Bug awareness that can access telephone functions by bypassing the lock screen to "Galaxy SIII"

Bypass means that you can access contacts and photos without entering passcodes with iPhone (iOS 6.1)Although it was discovered in February, this time Galaxy SIII found a bypass means which can access the telephone function without unlocking the lock screen in the same way.

Full Disclosure: Samsung S3: Full Lock Screen Bypass
http://seclists.org/fulldisclosure/2013/Mar/50


This is what Sean McMillan reported, the procedure is as follows.

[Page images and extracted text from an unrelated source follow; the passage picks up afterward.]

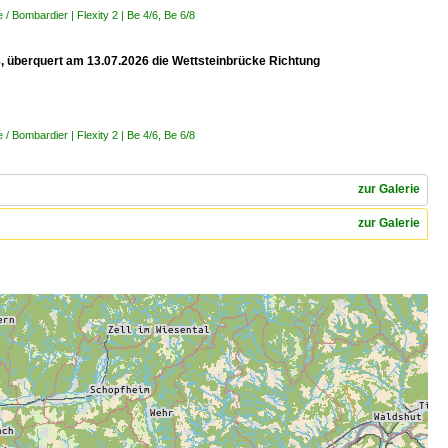
 Bombardier | Flexity 2 | Be 4/6, Be 6/8
 8, überquert am 13.07.2026 die Wettsteinbrücke Richtung
 Bombardier | Flexity 2 | Be 4/6, Be 6/8
zur Galerie
zur Galerie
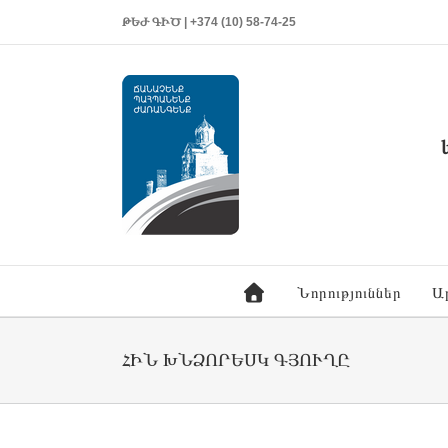
ԹԵԺ ԳԻԾ | +374 (10) 58-74-25
Նորություններ
Ա
ՀԻՆ ԽՆՁՈՐԵՍԿ ԳՅՈՒՂԸ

1:Tap "Emergency call" on the passcode entry screen

2:Tap "Emergency Contact"

3:Press the Home button once

Four:Press the power button immediately after pressing the home button

Five:If the bypass is successful, if the power button is pressed again, the telephone function screen is displayed above the bus code input screen

Apart from MacMillan, a user named Sai Kiran on YouTube has released a practical movie.

Samsung Galaxy S3 Security Flaw - (Bypassing the lock screen) - YouTube


First, tap "Emergency Call" at the bottom of the screen on the passcode entry screen. For this person, I set it as pattern input, but it is the same for other methods.


An emergency message screen was displayed. Here tap the button on the bottom left (Emergency Contact).


When the emergency contact list screen is displayed, press the home button and immediately press the power button. It is necessary to operate here quickly.


Then, by pressing the power button, it shifts to the sleep state, and before that, the home screen can be seen only for a moment



When the power button is pressed next, pass code input screen comes out ......


The telephone function was displayed so as to overlap with it.


I have not released the lock yet, but in this state the phone is ready to use.



I ended the telephone function and returned to the passcode entry screen.


MacMillan seems to have tried about 20 times before it succeeds, but success has been confirmed with three Galaxy SIII so far. By the way, it seems that the success rate is higher when "Auto Rotation" option is on. The Galaxy SIII model number used is GT-I 9300 (international version), Android version is 4.1.2, the kernel version is "3.031-742798". There is also a success example for Android version 4.1.1, and Kiran says that Galaxy Note II will also succeed.

Kiran points out that the cause is due to putting "Direct dial widget" on the home screen, and advises that it is better not to put the widget until the bug is fixed.